I wanted the lesson I learned from the ether, the one about forgiveness, to gel. I considered it as though it were a soufflé: Shh! Don’t make noises around it, step gently, don’t disturb it.

Of my grief the other day, I wrote to a friend, “I think when my mom died I literally lost time and data. I am encountering things now that I don’t remember forgetting… If that makes any sense. It’s like some of them are totally new.”

. . . . .

CS Lewis was right when he wrote that when we love our departed and don’t feel grief about them, that they feel more near. I was in a place last week, true acceptance — and I am still there, although with occasional tears — that allowed her or my memory of her, or something real and true of hers to come to me. I let it feel safe. I let it know, without any specter or sliver of judgement or regret or resistance, that I am ready:

In yoga last week, the very next day after I appealed for forgiveness, I was in child’s pose, at the end of a vinyasa series, and I smelled her twice. The first for about six bewildering seconds and then >poof!< it was gone and then a few seconds later, it came back for about another three seconds. An incarnation of my mother’s earthly spirit as only I could relate to it was with me. I didn’t court it, I didn’t beg for it to stay, I just … accepted it. I didn’t believe it at first. I sniffed my clothes, my hands, my skin to debunk it; I must’ve looked like a lunatic: they’re all in child’s pose, face down, chest to thighs, shins to earth and I’m acting like a bloodhound. Nothing around me that smelled like her. I smelled of my laundry detergent and my hair conditioner. I nodded in gratitude. She felt safe; that was cool.

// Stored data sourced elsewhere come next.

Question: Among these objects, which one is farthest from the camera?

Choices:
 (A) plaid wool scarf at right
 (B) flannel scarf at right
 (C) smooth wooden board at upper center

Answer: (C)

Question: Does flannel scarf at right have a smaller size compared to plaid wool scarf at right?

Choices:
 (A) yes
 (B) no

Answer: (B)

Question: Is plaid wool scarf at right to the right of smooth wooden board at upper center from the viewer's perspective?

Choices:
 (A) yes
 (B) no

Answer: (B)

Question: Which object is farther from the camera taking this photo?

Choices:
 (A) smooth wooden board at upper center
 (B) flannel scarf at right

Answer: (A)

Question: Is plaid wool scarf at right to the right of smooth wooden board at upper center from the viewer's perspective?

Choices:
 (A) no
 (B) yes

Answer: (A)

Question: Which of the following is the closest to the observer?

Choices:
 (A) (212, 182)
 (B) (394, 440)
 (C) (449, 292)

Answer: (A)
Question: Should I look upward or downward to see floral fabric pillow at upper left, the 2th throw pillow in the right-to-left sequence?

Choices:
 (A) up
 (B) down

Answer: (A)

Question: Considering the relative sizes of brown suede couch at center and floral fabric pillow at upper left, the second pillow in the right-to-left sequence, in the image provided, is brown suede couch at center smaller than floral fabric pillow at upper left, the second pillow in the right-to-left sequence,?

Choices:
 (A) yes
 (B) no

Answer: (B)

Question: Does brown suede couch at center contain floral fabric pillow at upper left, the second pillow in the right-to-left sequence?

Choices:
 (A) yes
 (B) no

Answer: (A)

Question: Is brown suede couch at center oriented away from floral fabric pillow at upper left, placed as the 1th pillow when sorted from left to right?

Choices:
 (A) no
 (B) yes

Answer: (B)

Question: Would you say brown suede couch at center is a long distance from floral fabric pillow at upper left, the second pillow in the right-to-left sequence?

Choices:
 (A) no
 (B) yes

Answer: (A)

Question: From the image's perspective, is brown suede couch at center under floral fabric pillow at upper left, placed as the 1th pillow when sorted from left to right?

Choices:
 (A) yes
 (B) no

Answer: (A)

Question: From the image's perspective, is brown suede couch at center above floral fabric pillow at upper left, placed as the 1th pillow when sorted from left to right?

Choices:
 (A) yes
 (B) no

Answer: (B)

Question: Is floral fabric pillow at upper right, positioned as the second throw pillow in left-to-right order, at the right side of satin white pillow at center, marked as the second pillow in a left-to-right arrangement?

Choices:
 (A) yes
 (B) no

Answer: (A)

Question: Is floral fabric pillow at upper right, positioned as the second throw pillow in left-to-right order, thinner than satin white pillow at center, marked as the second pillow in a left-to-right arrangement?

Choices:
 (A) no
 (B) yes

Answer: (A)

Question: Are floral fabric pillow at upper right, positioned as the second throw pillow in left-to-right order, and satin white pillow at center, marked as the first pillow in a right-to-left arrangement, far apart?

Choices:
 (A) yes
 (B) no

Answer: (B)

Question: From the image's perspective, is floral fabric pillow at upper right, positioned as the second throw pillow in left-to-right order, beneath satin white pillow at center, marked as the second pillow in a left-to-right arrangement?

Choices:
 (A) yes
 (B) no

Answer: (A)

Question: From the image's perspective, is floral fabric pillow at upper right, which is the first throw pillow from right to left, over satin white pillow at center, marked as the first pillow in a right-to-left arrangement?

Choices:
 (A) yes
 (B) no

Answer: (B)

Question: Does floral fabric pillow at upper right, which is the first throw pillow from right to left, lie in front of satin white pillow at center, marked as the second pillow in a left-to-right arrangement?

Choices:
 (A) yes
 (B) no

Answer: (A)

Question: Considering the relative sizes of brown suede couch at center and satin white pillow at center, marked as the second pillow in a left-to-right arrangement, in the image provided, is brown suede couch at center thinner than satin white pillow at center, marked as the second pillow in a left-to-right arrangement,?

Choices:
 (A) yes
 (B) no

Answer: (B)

A friend just messaged me about the significance of that moment. Child’s pose is one we do to come down or cool down or relax from a series. That we are at peace, submission, when we do it. My friend said, “She was at peace and wants it too for you; the fact that you were in child’s pose, is a big deal too.” 

A few readers have lovingly appealed to me that I accept that my pre-Labor Day world is gone. I appreciate their guidance, and I agree that I have been reluctant to accept that truth. Who could blame me? No one I know. No one else is in my skin. But it is with heavy emotion imbued with truth that I accept it now. I will never be ‘over’ her death. I don’t think anyone ever expects me to be. My life has changed forever. The woman who bore me has left forever.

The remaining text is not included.